Piaoul eût sans doute dû songer davantage aux prodiges dont il avait été le témoin ; mais, aveuglé par celui qui voulait sa perte, il ne voyait que son propre contentement et ne songeait pas aux avertissements réitérés dont le ciel avait voulu employer les moyens pour l’éclairer au bord de l’abîme. Chaque jour ajoutait à sa passion ; la nuit, des rêves funestes lui représentaient les charmes de Marcilie ; il la voyait, parée de ses grâces, lui tendre les bras, sourire à ses discours, et bientôt, devenant moins pudique et plus criminelle, répondre à ses désirs et le recevoir dans ses bras. Tantôt elle paraissait s’éloigner de lui, elle l’évitait en la compagnie d’Arthur ou d’Olivier, et alors la jalousie déchirait Raoul ; elle lui donnait des conseils perfides : il s’élancait sur le couple heureux, le sang coulait, et le fratricide n’en avait pas toute l’horreur qu’un crime aussi détestable lui devait inspirer.

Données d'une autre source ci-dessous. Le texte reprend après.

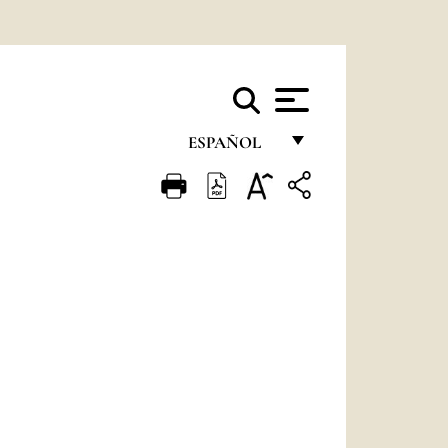
ESPAÑOL
FRANÇAIS
ENGLISH
ITALIANO
PORTUGUÊS
ESPAÑOL
DEUTSCH
POLSKI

Cependant, plus Marcilie avançait en âge, et elle entrait dans sa seizième année, plus elle se sentait portée vers Olivier. Les soins délicats de cet aimable jeune homme, sa beauté, son excellent caractère le rendaient digne de l’amour qu’il inspirait à l’orpheline. Marcilie, à laquelle il dérobait celui qu’il éprouvait, était consumée par cette peine secrète, cette vague douleur inséparable d’un véritable sentiment ; elle aimait, appréciait la distance qui la séparait du baron de Tarabel ; aussi, loin de lui laisser connaître ce qui se passait en elle, ce n’était qu’à la solitude qu’elle faisait ses confidences, et elle ne parlait de son ardeur qu’à l’heure où nul ne pouvait l’entendre. Elle se plaisait à répéter dans ces moments une romance composée par un célèbre trouvère de Picardie, Savary de Mauléon ; elle la chantait cachée dans l’épaisseur de la forêt, où souvent elle promenait, comme Olivier, ses mélancoliques rêveries. Un jour Marcilie, épanchant son ame par ses purs accents, se croyait seule dans le lieu qu’elle avait choisi : elle était loin de penser que l’objet de son affection secrète, Olivier, l’avait suivie et l’avait entendue. Le tendre damoisel ; toujours occupé de l’orpheline, l’ayant aperçue prenant la route de la forêt, y avait couru après elle ; et, s’approchant à la faveur d’un épais feuillage, il ne perdait pas une parole de la romance dont nous venons de parler. L’expression que Marcilie y avait mise lui fit augurer qu’elle éprouvait ce fatal sentiment, et il trembla qu’un de ses cousins n’en fût l’objet. Il voulait d’abord s’éloigner pour échapper au trouble de son ame ; mais, réfléchissant que le moment était favorable, et qu’il valait mieux encore sortir de sa pénible incertitude, il se décida à faire connaître à la jeune fille la flamme qu’elle lui avait inspirée.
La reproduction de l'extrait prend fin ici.